A composição da turma diz tudo. Mendonça e Nunes Marques foram indicados por Jair Bolsonaro ao Supremo. Fux, embora nomeado por uma presidente petista, votou pela manutenção — prova de que o problema não é partidário, é estrutural: a toga bolsonarista encontrou eco onde precisava. Dias Toffoli não votou. O ministro, envolvido com Daniel Vorcaro a ponto de se declarar suspeito em desdobramentos do caso Master, preferiu o silêncio. A liminar segue em vigor, sem data para retomar. William Murad, diretor-executivo, assume interinamente.

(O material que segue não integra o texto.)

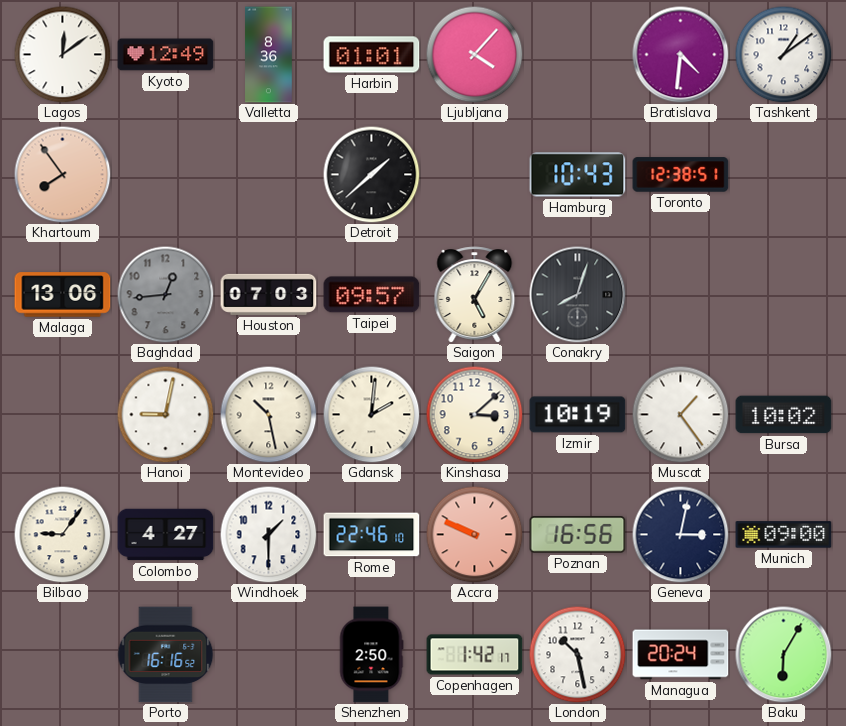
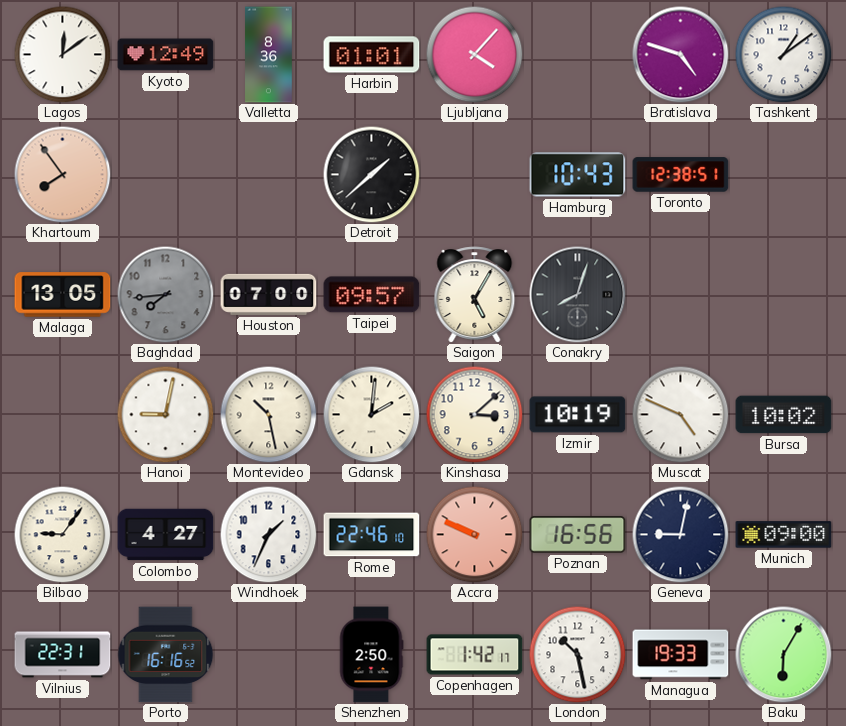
Bratislava: 4:31 -> 4:48
Malaga: 13:06 -> 13:05
Baghdad: 12:44 -> 7:44
Houston: 07:03 -> 07:00
Muscat: 1:24 -> 4:49
Windhoek: 1:30 -> 1:34
Geneva: 3:02 -> 9:02
Vilnius: none -> 22:31
Managua: 20:24 -> 19:33
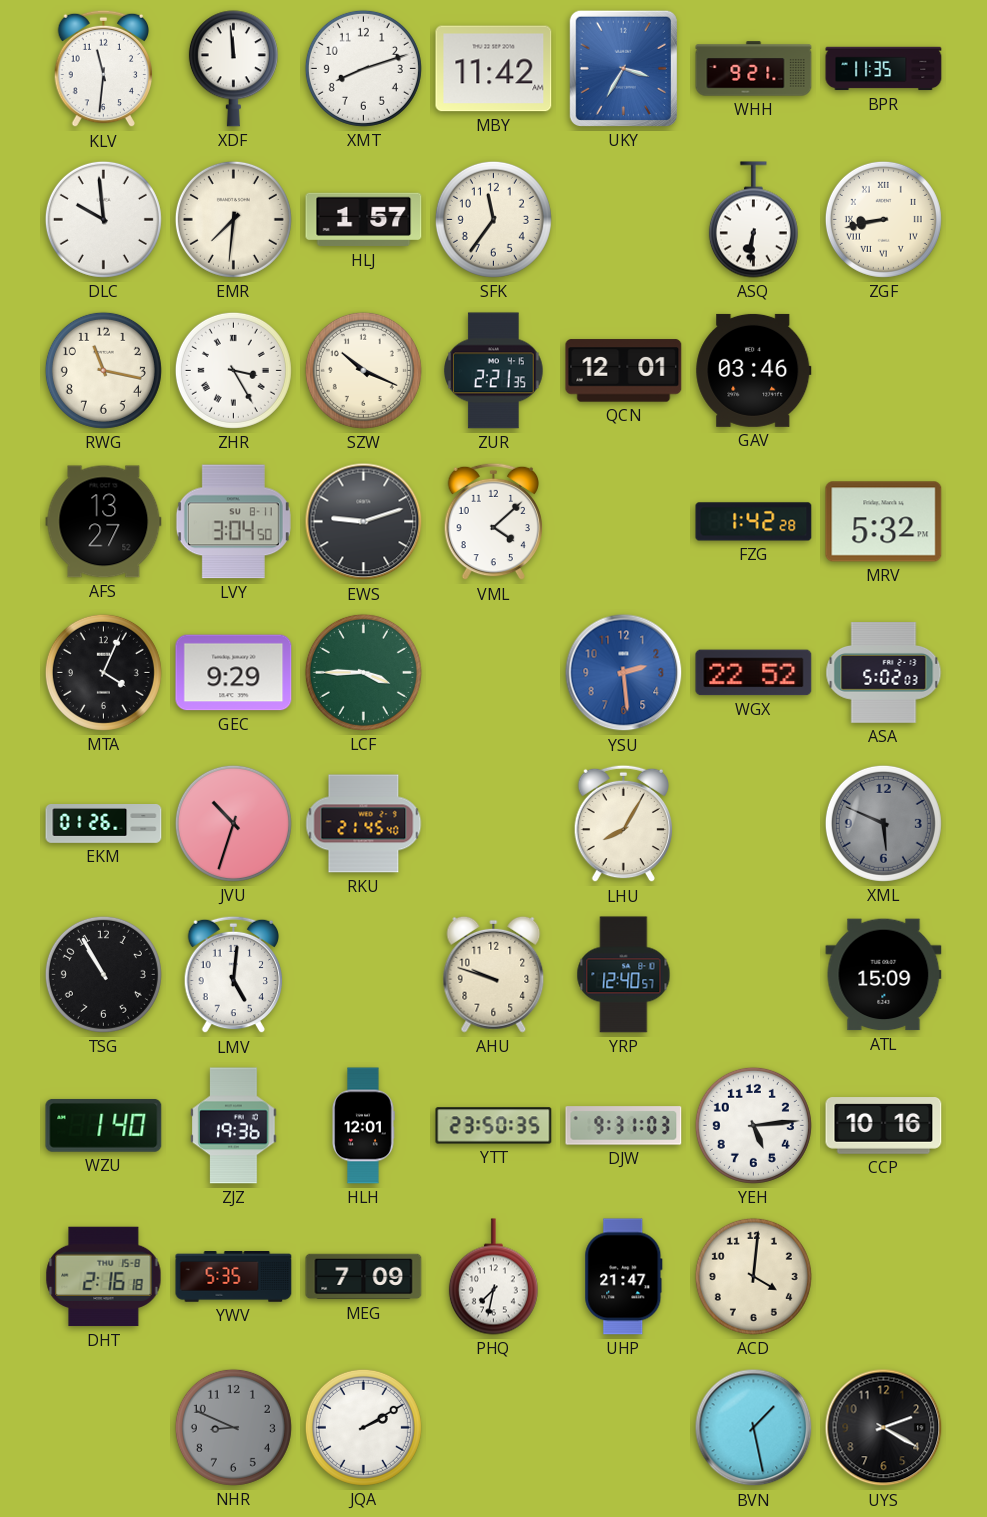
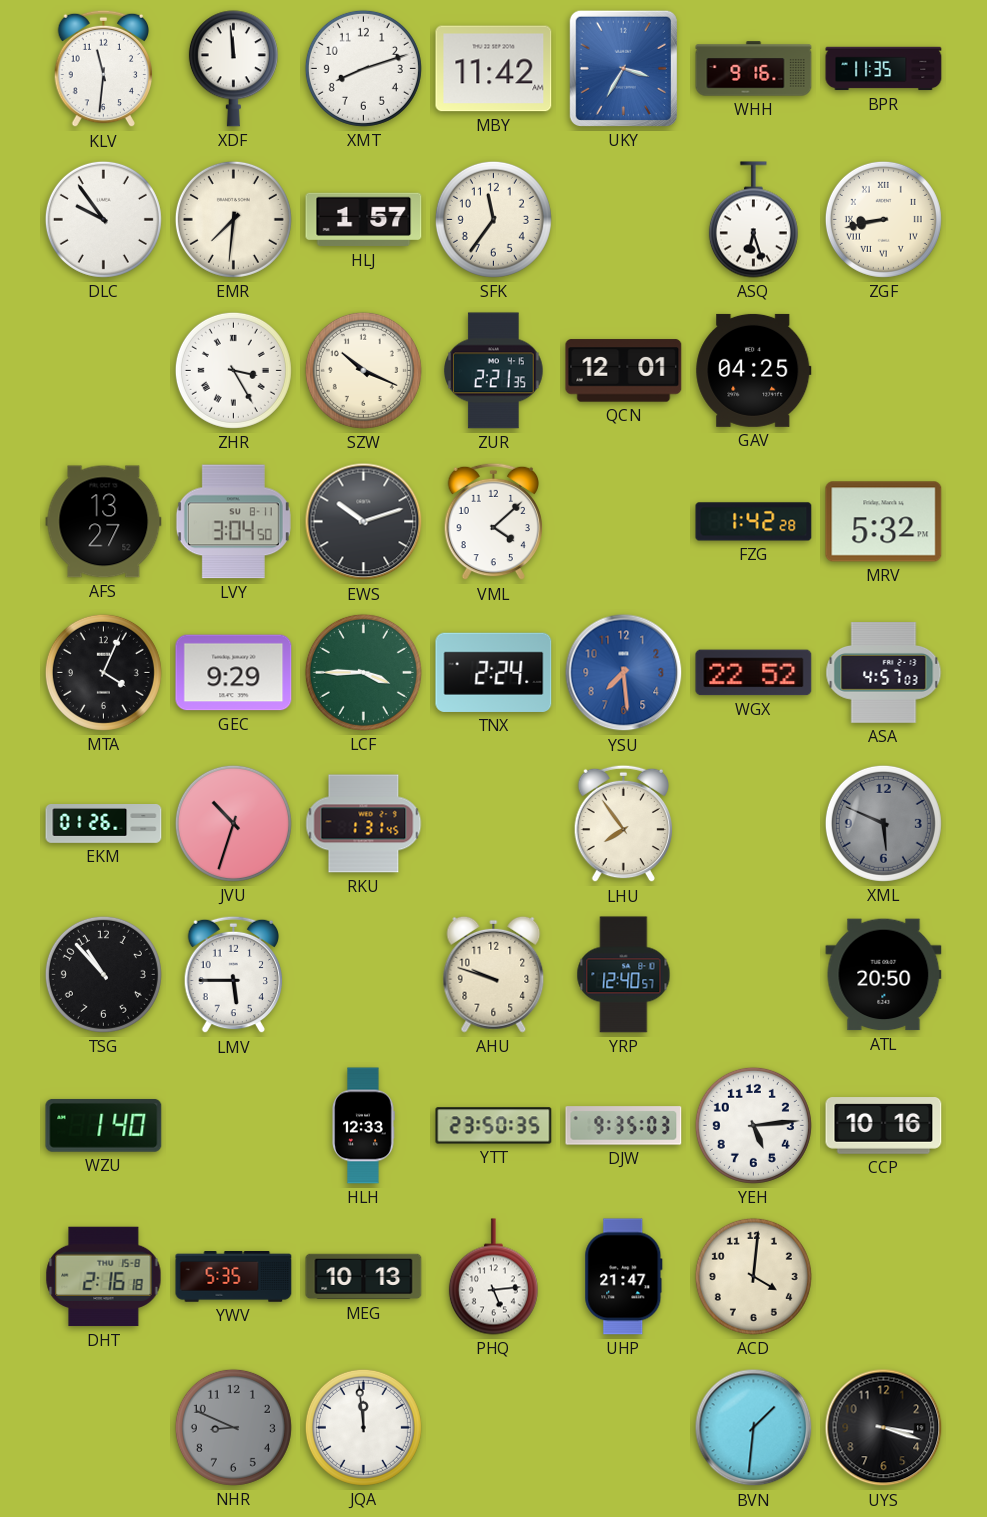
WHH: 9:21 -> 9:16
DLC: 9:59 -> 9:54
ASQ: 6:31 -> 6:27
RWG: 11:17 -> none
GAV: 03:46 -> 04:25
EWS: 9:12 -> 10:12
TNX: none -> 2:24
YSU: 2:29 -> 7:29
ASA: 5:02 -> 4:57
RKU: 21:45 -> 1:31
LHU: 8:05 -> 7:54
TSG: 10:55 -> 10:53
LMV: 5:01 -> 5:45
ATL: 15:09 -> 20:50
ZJZ: 19:36 -> none
HLH: 12:01 -> 12:33
DJW: 9:31 -> 9:35
MEG: 7:09 -> 10:13
PHQ: 7:32 -> 5:14
JQA: 2:10 -> 11:59
BVN: 1:28 -> 1:31
UYS: 2:20 -> 3:18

As reações em três frentes
A resposta veio em três frentes. O presidente Luiz Inácio Lula da Silva ligou para Andrei Rodrigues e marcou reunião presencial para esta terça-feira. A Advocacia-Geral da União (AGU), comandada por Jorge Messias, vai recorrer, alegando violação de competência privativa da Presidência da República — o diretor-geral da PF é cargo de livre nomeação do presidente, não pode ser decapitado por caneta de ministro. Parte dos 27 superintendentes regionais da corporação discute a entrega coletiva de cargos em apoio ao diretor afastado. E o PSOL-Rede articula, com partidos de esquerda, pedido de impeachment de Mendonça, apelidado nos bastidores de “Novo Moro” — referência ao juiz que transformou a toga em instrumento de campanha contra Lula.
O histórico que condena
Mendonça não é personagem novo nessa trama. É o relator do caso Master que já admitiu encontro privado com Daniel Vorcaro após o vazamento de áudios; retirou o sigilo de mensagens entre Vorcaro e Moraes no momento exato em que o bolsonarismo precisava de munição; e mantém a delação do Dark Horse dormindo na gaveta há semanas. O senador Flávio Bolsonaro, candidato à Presidência, é o principal beneficiário de cada movimento do relator. Já não se fala em Dark Horse, no envolvimento de Flávio, de Nikolas Ferreira e da caverna bolsonarista com Vorcaro e o Banco Master: a crise virou o próprio Supremo. E o instituto ligado a Mendonça, segundo apuração, faturou R$ 10,8 milhões em 55 contratos públicos sem licitação.
O plenário é a última trincheira
Resta o plenário. Gilmar Mendes tenta desfazer a confusão levando o caso ao colegiado completo, onde rege o bom senso: André Mendonça será derrotado. Mas cada dia de liminar em vigor é um dia de investigação paralisada, um dia de campanha contaminada, um dia de democracia sangrando. A decisão da próxima semana decidirá não apenas o destino da PF, mas se a Corte ainda é capaz de se defender dos próprios membros. Que o plenário não negocie a sobrevivência. O país espera a resposta — e o relógio corre.